Feeds:
Posts
Comments

Posts Tagged ‘deaf’

I just rewatched Dear Frankie.  I’d guess it’s the fourth or fifth time I’ve watched it, but it’s been a while since the last time.  I wish I could come up with words to truly describe how the movie makes me feel.  But the emotion is too raw, too primal, too pure to be accurately intellectualized.  I’ll try my best though.

In some ways the movie seems perfect to me.  Perfectly told, for one.  It follows my old acting teacher’s plot model.  Stasis-conflict-stasis.  It starts with Lizzie, Lizzie’s mother, and Frankie moving yet again, continuing to live in limbo.  Suspended fear.  With the discovery that Frankie’s fictional father’s ship is about to arrive in the town they just moved to, Lizzie suddenly has to produce the man.

With the introduction of the stranger hired to be Frankie’s father, things start to change.  Well, they started to change with the epiphany earlier.  The introduction is the change.

I don’t feel like continuing the plot analysis.  It’s not what I started for anyway.  Watch the movie.  It’s good.

More than being a perfectly crafted story that ties up all its loose ends while still leaving delicious questions, it feels like a perfect picture of boylove.  It’s odd since the stranger isn’t a boylover, but in a way that adds to the perfection.  It’s a story of a man and a boy who are unrelated and don’t know each other, yet still the man comes to love the boy.  Adding even more to the story’s relevance, the relationship is born out of a lie.  Beauty out of ugliness.
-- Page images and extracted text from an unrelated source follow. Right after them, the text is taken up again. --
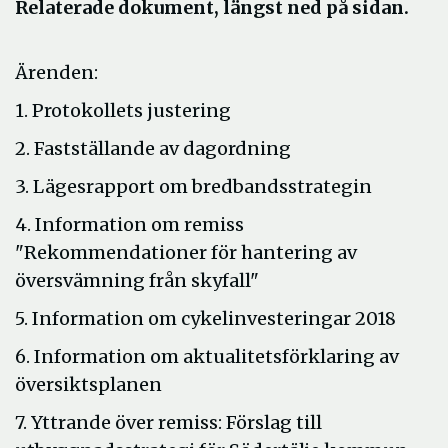
Relaterade dokument, längst ned på sidan.
Ärenden:
1. Protokollets justering
2. Fastställande av dagordning
3. Lägesrapport om bredbandsstrategin
4. Information om remiss
"Rekommendationer för hantering av
översvämning från skyfall"
5. Information om cykelinvesteringar 2018
6. Information om aktualitetsförklaring av
översiktsplanen
7. Yttrande över remiss: Förslag till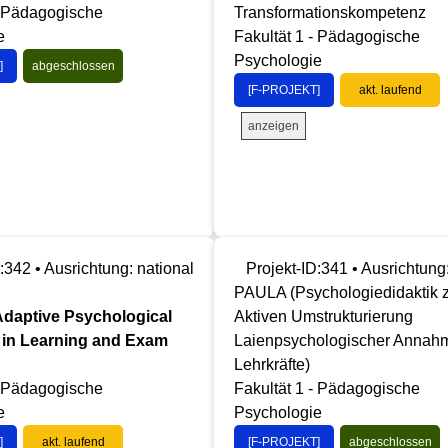
- Pädagogische
Transformationskompetenz
e
Fakultät 1 - Pädagogische
Psychologie
]
abgeschlossen
[F-PROJEKT]
akt. laufend
anzeigen
:342 • Ausrichtung: national
Projekt-ID:341 • Ausrichtung
PAULA (Psychologiedidaktik 
daptive Psychological
Aktiven Umstrukturierung
 in Learning and Exam
Laienpsychologischer Annahm
Lehrkräfte)
- Pädagogische
Fakultät 1 - Pädagogische
e
Psychologie
]
akt. laufend
[F-PROJEKT]
abgeschlossen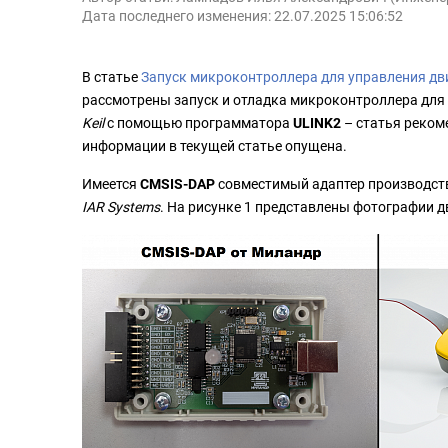
Дата последнего изменения: 22.07.2025 15:06:52
В статье
Запуск микроконтроллера для управления дви
рассмотрены запуск и отладка микроконтроллера для
Keil
с помощью программатора
ULINK2
– статья реком
информации в текущей статье опущена.
Имеется
CMSIS-DAP
совместимый адаптер производст
IAR Systems
. На рисунке 1 представлены фотографии 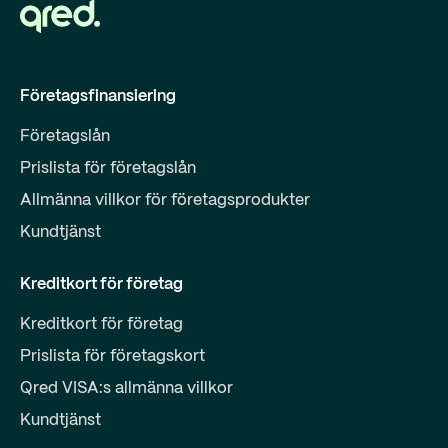
Företagsfinansiering
Företagslån
Prislista för företagslån
Allmänna villkor för företagsprodukter
Kundtjänst
Kreditkort för företag
Kreditkort för företag
Prislista för företagskort
Qred VISA:s allmänna villkor
Kundtjänst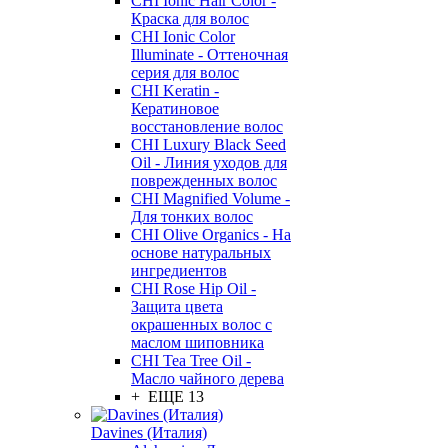
CHI Ionic Hair Color -
Краска для волос
CHI Ionic Color
Illuminate - Оттеночная
серия для волос
CHI Keratin -
Кератиновое
восстановление волос
CHI Luxury Black Seed
Oil - Линия уходов для
поврежденных волос
CHI Magnified Volume -
Для тонких волос
CHI Olive Organics - На
основе натуральных
ингредиентов
CHI Rose Hip Oil -
Защита цвета
окрашенных волос с
маслом шиповника
CHI Tea Tree Oil -
Масло чайного дерева
+ ЕЩЕ 13
Davines (Италия)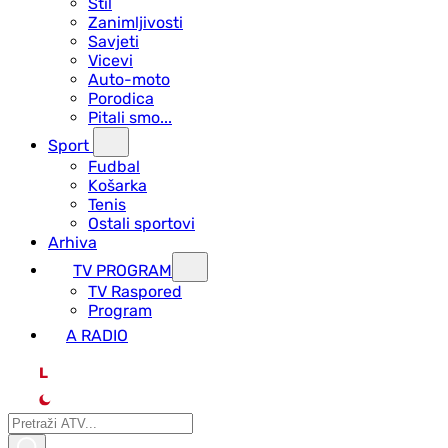
Stil
Zanimljivosti
Savjeti
Vicevi
Auto-moto
Porodica
Pitali smo...
Sport
Fudbal
Košarka
Tenis
Ostali sportovi
Arhiva
TV PROGRAM
ТV Raspored
Program
A RADIO
L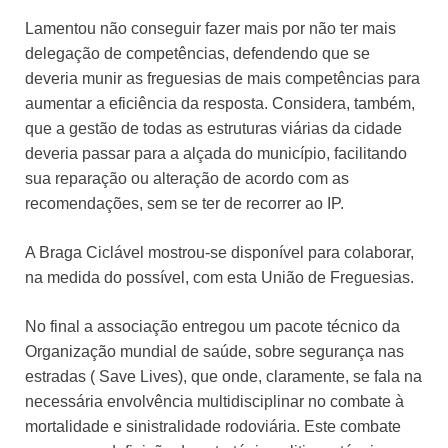
Lamentou não conseguir fazer mais por não ter mais
delegação de competências, defendendo que se
deveria munir as freguesias de mais competências para
aumentar a eficiência da resposta. Considera, também,
que a gestão de todas as estruturas viárias da cidade
deveria passar para a alçada do município, facilitando
sua reparação ou alteração de acordo com as
recomendações, sem se ter de recorrer ao IP.
A Braga Ciclável mostrou-se disponível para colaborar,
na medida do possível, com esta União de Freguesias.
No final a associação entregou um pacote técnico da
Organização mundial de saúde, sobre segurança nas
estradas ( Save Lives), que onde, claramente, se fala na
necessária envolvência multidisciplinar no combate à
mortalidade e sinistralidade rodoviária. Este combate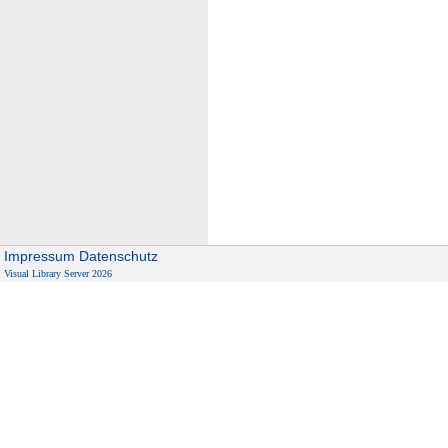
Impressum
Datenschutz
Visual Library Server 2026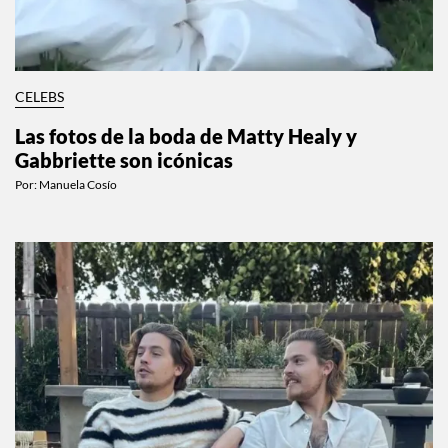
CELEBS
Las fotos de la boda de Matty Healy y
Gabbriette son icónicas
Por:
Manuela Cosío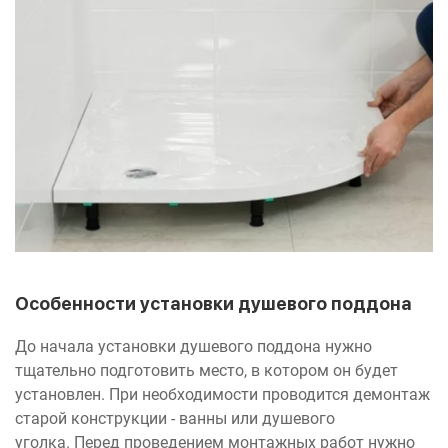
Особенности установки душевого поддона
До начала установки душевого поддона нужно
тщательно подготовить место, в котором он будет
установлен. При необходимости проводится демонтаж
старой конструкции - ванны или душевого
уголка. Перед проведением монтажных работ нужно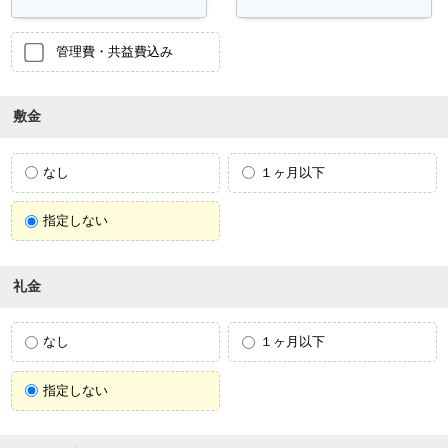
管理費・共益費込み
敷金
なし
１ヶ月以下
指定しない
礼金
なし
１ヶ月以下
指定しない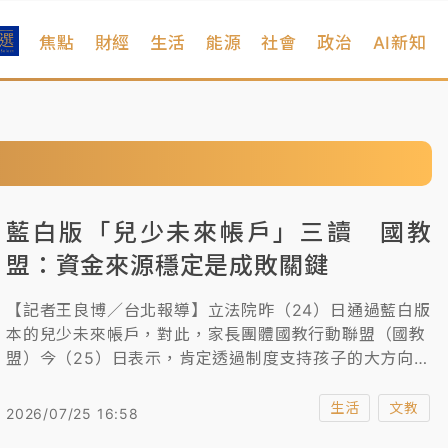
焦點
財經
生活
能源
社會
政治
AI新知
藍白版「兒少未來帳戶」三讀 國教
盟：資金來源穩定是成敗關鍵
【記者王良博／台北報導】立法院昨（24）日通過藍白版
本的兒少未來帳戶，對此，家長團體國教行動聯盟（國教
盟）今（25）日表示，肯定透過制度支持孩子的大方向，
但提醒後續資金來源是否穩定、是否真正照顧到每個孩
子，才是成敗關鍵，另也提出4項建議，包含公布完整財
生活
文教
2026/07/25 16:58
務規畫、整合相關津貼及兒少補助、帳戶提領簡單清楚，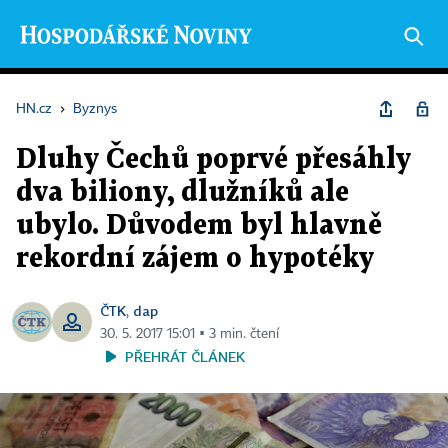
HN.cz
›
Byznys
Dluhy Čechů poprvé přesáhly
dva biliony, dlužníků ale
ubylo. Důvodem byl hlavně
rekordní zájem o hypotéky
ČTK
dap
,
30. 5. 2017 15:01 ▪ 3 min. čtení
PŘEHRÁT ČLÁNEK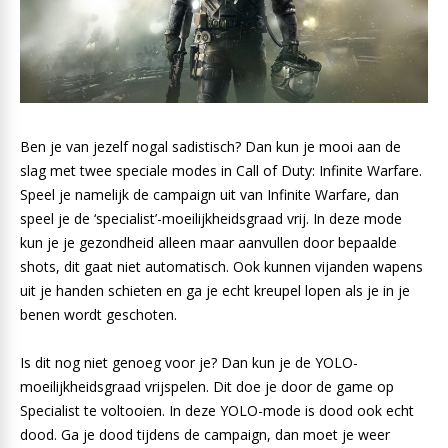
Ben je van jezelf nogal sadistisch? Dan kun je mooi aan de
slag met twee speciale modes in Call of Duty: Infinite Warfare.
Speel je namelijk de campaign uit van Infinite Warfare, dan
speel je de ‘specialist’-moeilijkheidsgraad vrij. In deze mode
kun je je gezondheid alleen maar aanvullen door bepaalde
shots, dit gaat niet automatisch. Ook kunnen vijanden wapens
uit je handen schieten en ga je echt kreupel lopen als je in je
benen wordt geschoten.
Is dit nog niet genoeg voor je? Dan kun je de YOLO-
moeilijkheidsgraad vrijspelen. Dit doe je door de game op
Specialist te voltooien. In deze YOLO-mode is dood ook echt
dood. Ga je dood tijdens de campaign, dan moet je weer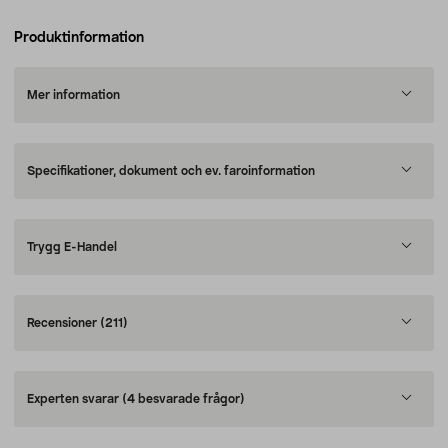
Produktinformation
Mer information
Specifikationer, dokument och ev. faroinformation
Trygg E-Handel
Recensioner
(211)
Experten svarar
(4 besvarade frågor)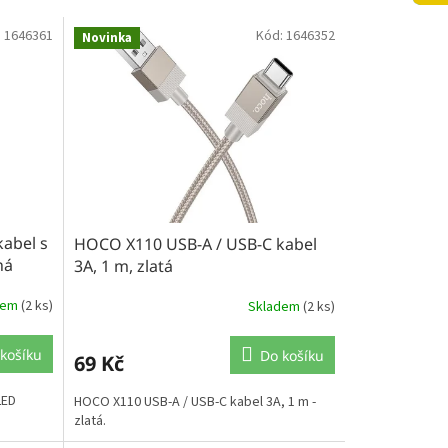
:
1646361
Kód:
1646352
Novinka
abel s
HOCO X110 USB-A / USB-C kabel
ná
3A, 1 m, zlatá
dem
(2 ks)
Skladem
(2 ks)
košíku
Do košíku
69 Kč
LED
HOCO X110 USB-A / USB-C kabel 3A, 1 m -
zlatá.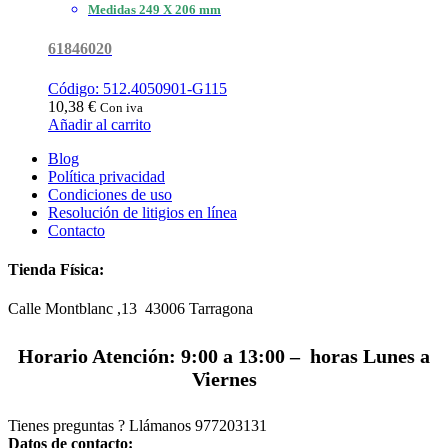
Medidas 249 X 206 mm
61846020
Código: 512.4050901-G115
10,38
€
Con iva
Añadir al carrito
Blog
Política privacidad
Condiciones de uso
Resolución de litigios en línea
Contacto
Tienda Física:
Calle Montblanc ,13 43006
Tarragona
Horario Atención: 9:00 a 13:00 – horas Lunes a
Viernes
Tienes preguntas ? Llámanos
977203131
Datos de contacto: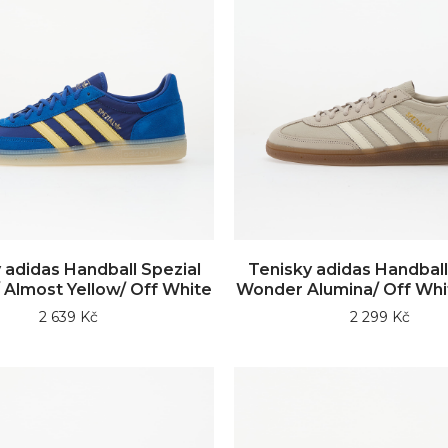
 adidas Handball Spezial
Tenisky adidas Handball
/ Almost Yellow/ Off White
Wonder Alumina/ Off Wh
2 639 Kč
2 299 Kč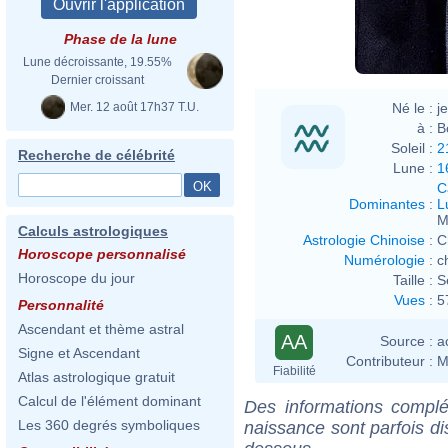
Phase de la lune
Lune décroissante, 19.55%
Dernier croissant
Mer. 12 août 17h37 T.U.
Né le :
j
à :
B
Soleil :
2
Recherche de célébrité
Lune :
1
C
Dominantes
:
L
M
Calculs astrologiques
Astrologie Chinoise
:
C
Horoscope personnalisé
Numérologie
:
c
Horoscope du jour
Taille :
S
Vues
:
5
Personnalité
Ascendant et thème astral
AA
Source :
a
Signe et Ascendant
Contributeur :
M
Fiabilité
Atlas astrologique gratuit
Calcul de l'élément dominant
Des informations complé
Les 360 degrés symboliques
naissance sont parfois di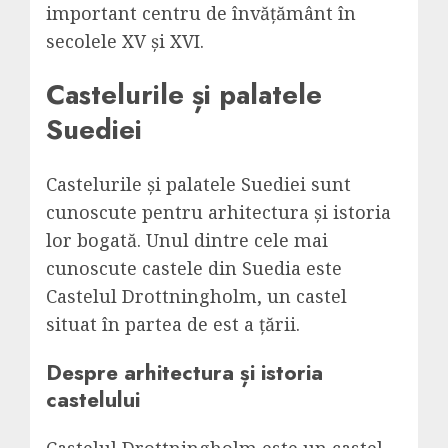
important centru de învățământ în
secolele XV și XVI.
Castelurile și palatele
Suediei
Castelurile și palatele Suediei sunt
cunoscute pentru arhitectura și istoria
lor bogată. Unul dintre cele mai
cunoscute castele din Suedia este
Castelul Drottningholm, un castel
situat în partea de est a țării.
Despre arhitectura și istoria
castelului
Castelul Drottningholm este un castel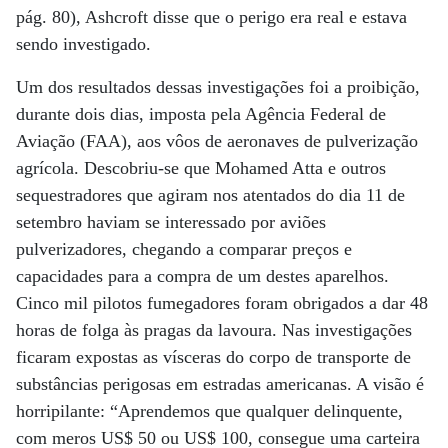
pág. 80), Ashcroft disse que o perigo era real e estava
sendo investigado.
Um dos resultados dessas investigações foi a proibição,
durante dois dias, imposta pela Agência Federal de
Aviação (FAA), aos vôos de aeronaves de pulverização
agrícola. Descobriu-se que Mohamed Atta e outros
sequestradores que agiram nos atentados do dia 11 de
setembro haviam se interessado por aviões
pulverizadores, chegando a comparar preços e
capacidades para a compra de um destes aparelhos.
Cinco mil pilotos fumegadores foram obrigados a dar 48
horas de folga às pragas da lavoura. Nas investigações
ficaram expostas as vísceras do corpo de transporte de
substâncias perigosas em estradas americanas. A visão é
horripilante: “Aprendemos que qualquer delinquente,
com meros US$ 50 ou US$ 100, consegue uma carteira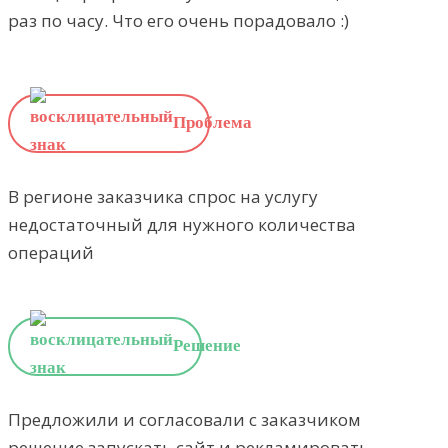
раз по часу. Что его очень порадовало :)
Проблема
В регионе заказчика спрос на услугу
недостаточный для нужного количества
операций
Решение
Предложили и согласовали с заказчиком
решение запускать сайт и рекламировать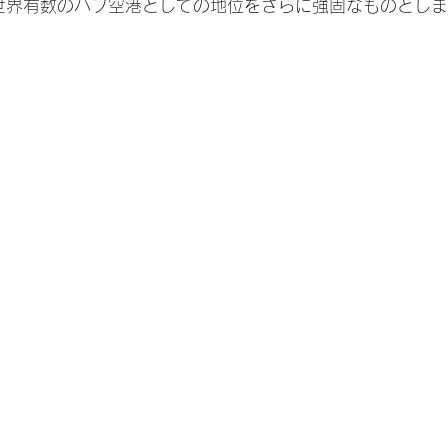
、世界有数のハブ空港としての地位をさらに強固なものとし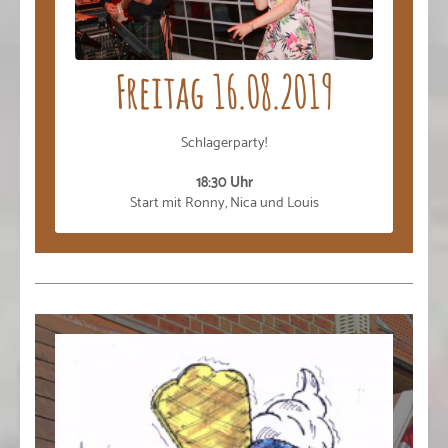
Freitag 16.08.2019
Schlagerparty!
18:30 Uhr
Start mit Ronny, Nica und Louis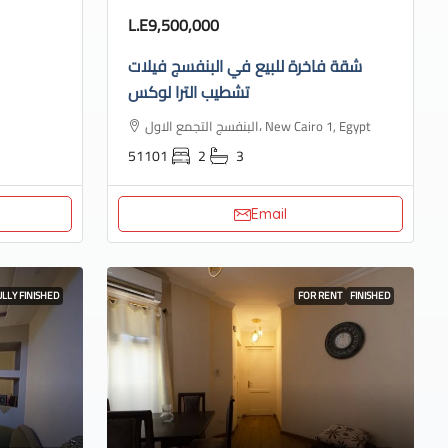
L.E9,500,000
شقة فاخرة للبيع في البنفسج فيلات
تشطيب الترا لوكس
البنفسج التجمع الاول، New Cairo 1, Egypt
51101
2
3
Email
ULLY FINISHED
FOR RENT
FINISHED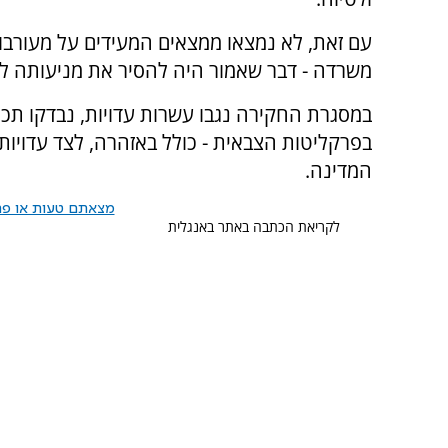
עם זאת, לא נמצאו ממצאים המעידים על מעורב
משרדה - דבר שאמור היה להסיר את מניעותה לע
במסגרת החקירה נגבו עשרות עדויות, נבדקו תכתו
בפרקליטות הצבאית - כולל באזהרה, לצד עדויות
המדינה.
מצאתם טעות או פרס
לקריאת הכתבה באתר באנגלית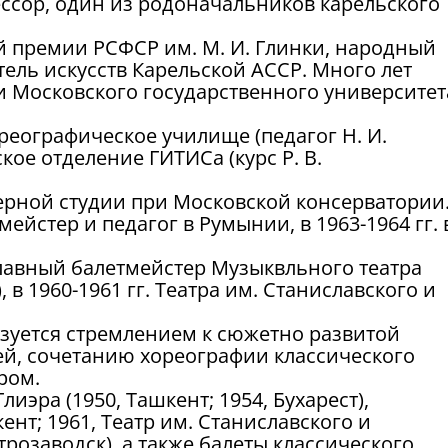
ессор, один из родоначальников карельского
й премии РСФСР им. М. И. Глинки, народный
ель искусств Карельской АССР. Много лет
и Московского государственного университет
ореографическое училище (педагог Н. И.
ское отделение ГИТИСа (курс Р. В.
перной студии при Московской консерватории
тмейстер и педагог в Румынии, в 1963-1964 гг. 
. главный балетмейстер Музыквльного театра
 в 1960-1961 гг. Театра им. Станиславского и
зуется стремлением к сюжетно развитой
ей, сочетанию хореографии классического
ром.
иэра (1950, Ташкент; 1954, Бухарест),
ент; 1961, Театр им. Станиславского и
розаводск), а также балеты классического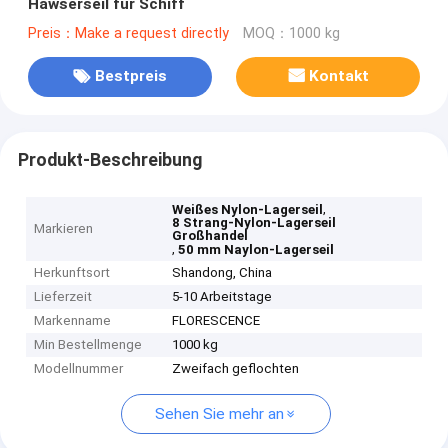
Hawserseil für Schiff
Preis：Make a request directly
MOQ：1000 kg
Bestpreis
Kontakt
Produkt-Beschreibung
,
Weißes Nylon-Lagerseil
8 Strang-Nylon-Lagerseil
Markieren
Großhandel
,
50 mm Naylon-Lagerseil
Herkunftsort
Shandong, China
Lieferzeit
5-10 Arbeitstage
Markenname
FLORESCENCE
Min Bestellmenge
1000 kg
Modellnummer
Zweifach geflochten
Sehen Sie mehr an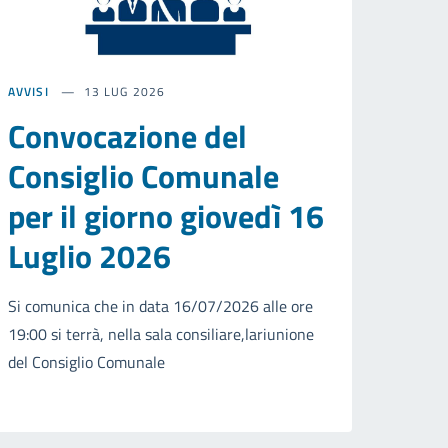
AVVISI
13 LUG 2026
Convocazione del
Consiglio Comunale
per il giorno giovedì 16
Luglio 2026
Si comunica che in data 16/07/2026 alle ore
19:00 si terrà, nella sala consiliare,lariunione
del Consiglio Comunale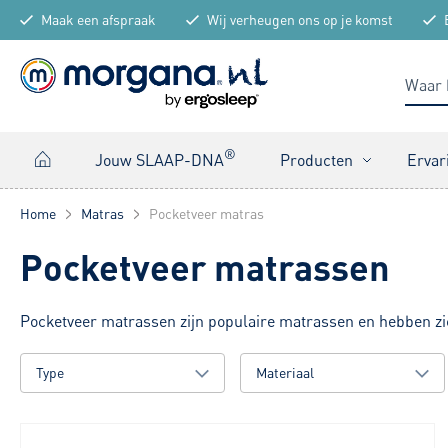
Maak een afspraak
Wij verheugen ons op je komst
®
Jouw SLAAP-DNA
Producten
Ervar
Home
Matras
Pocketveer matras
Pocketveer matrassen
Pocketveer matrassen zijn populaire matrassen en hebben zi
Type
Materiaal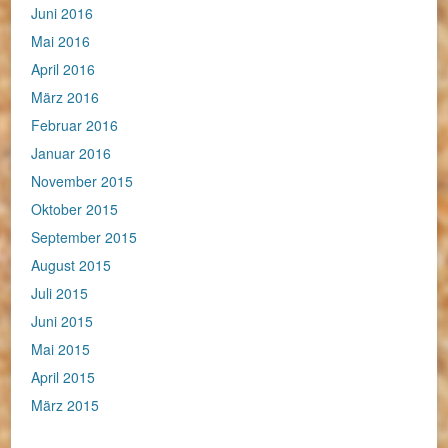
Juni 2016
Mai 2016
April 2016
März 2016
Februar 2016
Januar 2016
November 2015
Oktober 2015
September 2015
August 2015
Juli 2015
Juni 2015
Mai 2015
April 2015
März 2015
I think that the…not really emotion, but…it’s a word used in the sims…motives!  The motive that…motivates is need.  Both for the movie and for boylove.  Needing, being needed, and needing to be needed.  Frankie needs a father.  He has love.  His mother, grandmother and even neighbor love him.  So does the girl in his class.  But they’re all female.  Frankie has been exchanging letters with his “father” for years, and is partially satisfied in that, but he needs to connect with him in a more real, concrete way.  He probably doesn’t even realize this need until he faces the possibility of it being denied.  Of the ship coming in but not being visited by his father.

Just like the classical love story has a damsel in distress and a hero to save the day, a boylove story has a boy in need and a man to fulfill it.  A boylover responds to that hunger for love.  We need to be needed.  But I’m getting ahead of myself.

Gerard Butler, the Stranger, is needed.  Or rather, Frankie has a need.  Lizzie recognizes his need and so employs a man to fulfill it.  The Stranger also recognizes the need ans so reluctantly agrees to participate in the duplicitous arrangement.  The offer of money doesn’t hurt either.

Up to this point it’s a story about a mother struggling to give her son what he needs.  It tugs at the heartstrings of boylovers (and probably mothers, and I’d hope everyone else as well) but it doesn’t really become a boylove story until the Stranger and Frankie meet.  Frankie’s need has been building up the whole time, and when it becomes greatest as his “father” stands before him and he perceives that it’s safe – it won’t be snatched away.  It isn’t a dream or a trick – he rushes forward and throws his arms around him.

At that point, the Stranger stands in shock, hands held out in the air away from the small body clinging to him, and I sit in front of the screen in agony, the words “just touch him” screaming through my mind, physically tense with the desire to act.  To fill that need.

Finally the Stranger comes to grips, truly, with the boy’s need and with the fact that he is needed.  And he commits to it, placing his hands on the boy’s back gently giving him that physical gesture of love.  The tension drains from my body and I smile, fulfilled myself seeing the boy’s need fulfilled.

The Stranger is no longer just standing in for written words.  He has started to fill the boy’s need, and having tasted that ecstasy, has started to need it himself.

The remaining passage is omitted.